C’est sur la portée symbolique du palimpseste, présent dans la diégèse lorsque Quarll utilise les pages blanches des contrats de servitude trouvées dans un coffre pour écrire ses mémoires, que Jean-Michel Racault décide de conclure son analyse textuelle dans sa « Conclusion : le palimpseste et le rêve du papillon ». Le traducteur place ainsi sa traduction comme la dernière itération en date des nombreux remaniements et réécritures palimpsestiques, fictionnelles ou non, qui ont façonné la postérité de The Hermit.
Ayant posé un cadre analytique pour appréhender cette œuvre complexe, Jean-Michel Racault présente ensuite ses intentions de traducteur dans sa « Note sur la traduction », si stimulante qu’on la souhaiterait plus longue. Il revient notamment sur la première traduction française de The Hermit publiée en 1728, dont les omissions, étoffements et raccourcis l’éloignent considérablement du texte originel.
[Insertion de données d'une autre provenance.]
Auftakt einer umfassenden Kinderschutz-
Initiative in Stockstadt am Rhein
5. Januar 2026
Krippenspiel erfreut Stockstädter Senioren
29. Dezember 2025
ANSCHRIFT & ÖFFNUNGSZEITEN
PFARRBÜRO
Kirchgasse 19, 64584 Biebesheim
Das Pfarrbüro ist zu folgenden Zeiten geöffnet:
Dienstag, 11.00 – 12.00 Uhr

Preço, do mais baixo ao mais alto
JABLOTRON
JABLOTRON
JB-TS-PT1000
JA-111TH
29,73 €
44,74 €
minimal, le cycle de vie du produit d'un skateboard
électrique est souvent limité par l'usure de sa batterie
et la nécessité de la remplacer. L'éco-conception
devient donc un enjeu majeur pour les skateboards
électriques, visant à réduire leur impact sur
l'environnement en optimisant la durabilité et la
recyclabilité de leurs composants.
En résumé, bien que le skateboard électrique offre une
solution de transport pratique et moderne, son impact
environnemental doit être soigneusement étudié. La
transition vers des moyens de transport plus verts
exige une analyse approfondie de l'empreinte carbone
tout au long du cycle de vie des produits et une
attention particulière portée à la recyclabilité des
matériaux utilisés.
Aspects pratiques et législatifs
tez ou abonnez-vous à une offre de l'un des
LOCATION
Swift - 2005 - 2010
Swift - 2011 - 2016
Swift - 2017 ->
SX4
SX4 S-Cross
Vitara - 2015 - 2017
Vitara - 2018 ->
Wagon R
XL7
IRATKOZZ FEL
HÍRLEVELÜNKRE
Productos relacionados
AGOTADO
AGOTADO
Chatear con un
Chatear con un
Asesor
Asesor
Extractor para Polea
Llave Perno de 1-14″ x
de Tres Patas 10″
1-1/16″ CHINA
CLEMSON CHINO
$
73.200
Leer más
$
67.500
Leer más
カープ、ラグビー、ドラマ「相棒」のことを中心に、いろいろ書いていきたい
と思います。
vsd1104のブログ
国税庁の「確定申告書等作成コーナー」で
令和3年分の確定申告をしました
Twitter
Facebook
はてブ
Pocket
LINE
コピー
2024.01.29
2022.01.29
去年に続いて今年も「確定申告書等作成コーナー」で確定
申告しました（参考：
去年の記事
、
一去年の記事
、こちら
Le traducteur met ainsi en exergue les problématiques centrales de la traduction de The Hermit ; d’une part, celle de favoriser la compréhension d’un lecteur du XXIe siècle, et d’autre part, celle de rester fidèle aux excentricités orthographiques et aux fantaisies syntaxiques de l’auteur. Le traducteur en donne notamment quelques exemples savoureux, comme par exemple « obstreperous /obstreperousness (tapage/tapageur) », qui « apparaît quatre fois sous quatre formes différentes dont aucune n’est la bonne » (p.306).
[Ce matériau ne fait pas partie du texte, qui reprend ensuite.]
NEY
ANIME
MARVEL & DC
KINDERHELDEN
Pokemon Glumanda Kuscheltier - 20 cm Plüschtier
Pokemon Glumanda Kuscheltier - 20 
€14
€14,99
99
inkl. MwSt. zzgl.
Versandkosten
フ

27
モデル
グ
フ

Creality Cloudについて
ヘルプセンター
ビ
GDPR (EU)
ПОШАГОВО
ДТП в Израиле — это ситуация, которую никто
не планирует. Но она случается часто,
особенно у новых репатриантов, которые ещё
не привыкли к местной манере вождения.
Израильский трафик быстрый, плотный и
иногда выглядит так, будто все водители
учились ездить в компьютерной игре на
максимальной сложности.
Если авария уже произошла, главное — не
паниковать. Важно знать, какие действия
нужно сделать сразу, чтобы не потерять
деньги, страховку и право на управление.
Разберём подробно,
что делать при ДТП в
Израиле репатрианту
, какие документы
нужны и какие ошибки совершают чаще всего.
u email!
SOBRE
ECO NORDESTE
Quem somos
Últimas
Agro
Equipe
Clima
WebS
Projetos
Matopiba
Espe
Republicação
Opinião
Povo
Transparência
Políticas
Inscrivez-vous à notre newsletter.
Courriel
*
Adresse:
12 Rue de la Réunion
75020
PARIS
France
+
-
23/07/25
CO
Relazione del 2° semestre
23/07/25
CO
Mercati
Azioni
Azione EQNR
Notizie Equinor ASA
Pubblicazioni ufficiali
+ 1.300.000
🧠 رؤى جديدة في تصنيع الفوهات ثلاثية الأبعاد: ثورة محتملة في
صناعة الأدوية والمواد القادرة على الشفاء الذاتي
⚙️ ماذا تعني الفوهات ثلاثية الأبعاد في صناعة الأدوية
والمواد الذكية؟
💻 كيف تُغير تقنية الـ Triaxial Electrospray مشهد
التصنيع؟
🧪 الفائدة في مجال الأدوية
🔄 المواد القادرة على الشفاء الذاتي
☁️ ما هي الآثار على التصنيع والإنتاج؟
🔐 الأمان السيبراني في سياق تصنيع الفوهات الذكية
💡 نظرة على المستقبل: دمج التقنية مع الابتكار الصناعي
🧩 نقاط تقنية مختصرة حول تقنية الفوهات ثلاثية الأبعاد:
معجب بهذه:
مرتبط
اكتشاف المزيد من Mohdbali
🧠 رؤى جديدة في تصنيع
Jean-Michel Racault conclut son analyse avec une riche bibliographie scindée en deux parties ; la première fait l’inventaire des sources primaires antérieures à 1800 et inclut certains grands noms de la littérature d’aventure et d’insularité tels que Defoe, Dampier, et Paltock, ainsi que leurs traductions. La seconde partie dresse une liste des ouvrages et travaux critiques postérieurs à 1800, traitant entre autres de la robinsonnade et de l’aventure. Jean-Michel Racault constitue ainsi un corpus critique concis mais riche, en raison de son amplitude géographique et historique. Le lecteur trouvera également un index complet des personnes réelles citées dans l’ouvrage, à l’exception des critiques, éditeurs et libraires en clôture de l’ouvrage.
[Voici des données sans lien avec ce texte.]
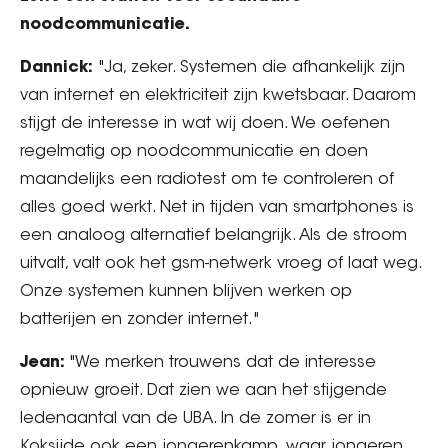
noodcommunicatie.
Dannick:
"Ja, zeker. Systemen die afhankelijk zijn
van internet en elektriciteit zijn kwetsbaar. Daarom
stijgt de interesse in wat wij doen. We oefenen
regelmatig op noodcommunicatie en doen
maandelijks een radiotest om te controleren of
alles goed werkt. Net in tijden van smartphones is
een analoog alternatief belangrijk. Als de stroom
uitvalt, valt ook het gsm-netwerk vroeg of laat weg.
Onze systemen kunnen blijven werken op
batterijen en zonder internet."
Jean:
"We merken trouwens dat de interesse
opnieuw groeit. Dat zien we aan het stijgende
ledenaantal van de UBA. In de zomer is er in
Koksijde ook een jongerenkamp, waar jongeren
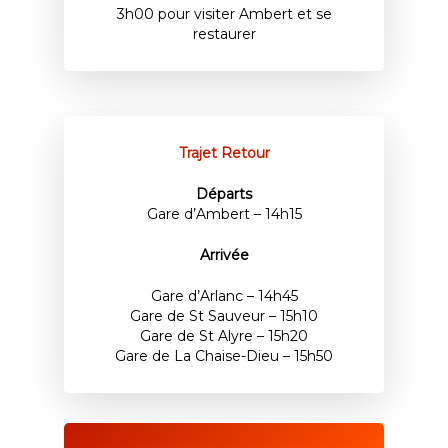
3h00 pour visiter Ambert et se
restaurer
Trajet Retour
Départs
Gare d’Ambert – 14h15
Arrivée
Gare d’Arlanc – 14h45
Gare de St Sauveur – 15h10
Gare de St Alyre – 15h20
Gare de La Chaise-Dieu – 15h50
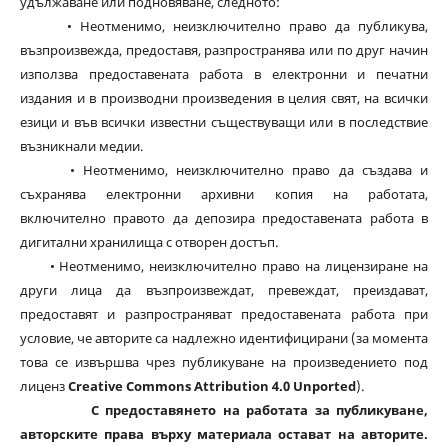
удължаване или подновяване, следното:
• Неотменимо, неизключително право да публикува,
възпроизвежда, предоставя, разпространява или по друг начин
използва предоставената работа в електронни и печатни
издания и в производни произведения в целия свят, на всички
езици и във всички известни съществуващи или в последствие
възникнали медии.
• Неотменимо, неизключително право да създава и
съхранява електронни архивни копия на работата,
включително правото да депозира предоставената работа в
дигитални хранилища с отворен достъп.
• Неотменимо, неизключително право на лицензиране на
други лица да възпроизвеждат, превеждат, преиздават,
предоставят и разпространяват предоставената работа при
условие, че авторите са надлежно идентифицирани (за момента
това се извършва чрез публикуване на произведението под
лиценз
Creative Commons Attribution 4.0 Unported
).
С предоставянето на работата за публикуване,
авторските права върху материала остават на авторите.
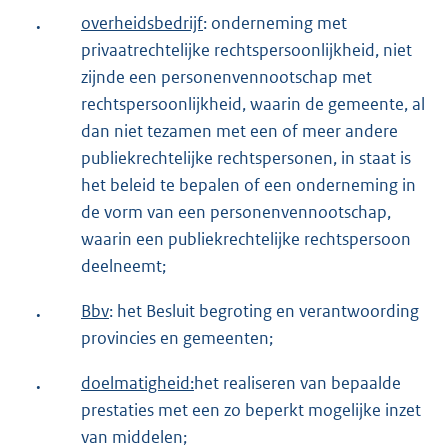
.
overheidsbedrijf
: onderneming met
privaatrechtelijke rechtspersoonlijkheid, niet
zijnde een personenvennootschap met
rechtspersoonlijkheid, waarin de gemeente, al
dan niet tezamen met een of meer andere
publiekrechtelijke rechtspersonen, in staat is
het beleid te bepalen of een onderneming in
de vorm van een personenvennootschap,
waarin een publiekrechtelijke rechtspersoon
deelneemt;
.
Bbv
: het Besluit begroting en verantwoording
provincies en gemeenten;
.
doelmatigheid:
het realiseren van bepaalde
prestaties met een zo beperkt mogelijke inzet
van middelen;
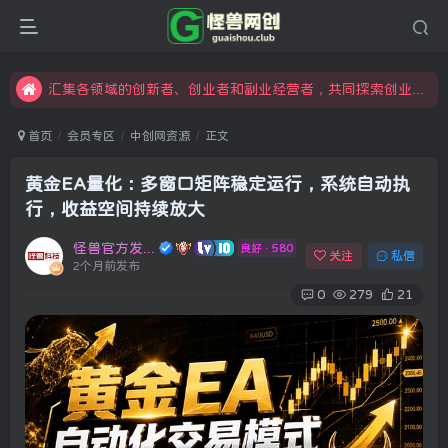
限时开通会员更享折扣，超高返佣
汇集各领域的创新者、创业者和副业经营者，共同探索创业和创新的未来
怪兽俱乐部，创业，引流，自媒体，加入怪兽网创成就梦想
首页
会员专区
中创网资源
正文
黄金EA量化：多窗口矩阵稳定运行，系统自动执
行，收益空间持续放大
怪兽官方发布号
良好 · 580
关注
私信
2个月前发布
0
279
21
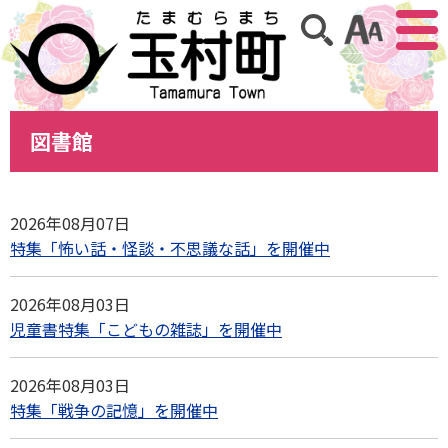
アクセ
サイト内検索
図書館
2026年08月07日
特集「怖い話・怪談・不思議な話」を開催中
2026年08月03日
児童書特集「こどもの雑誌」を開催中
2026年08月03日
特集「戦争の記憶」を開催中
Avec sa nouvelle traduction de The Hermit, Jean-Michel Racault offre ainsi un ouvrage exhaustif et érudit, qui pose un regard neuf et innovant sur cette robinsonnade méconnue. La part égale accordée à la traduction et à l’analyse littéraire est sans conteste la grande force de cet ouvrage, qui deviendra sans aucun doute la traduction française de référence de The Hermit et fera date dans l’étude de la robinsonnade.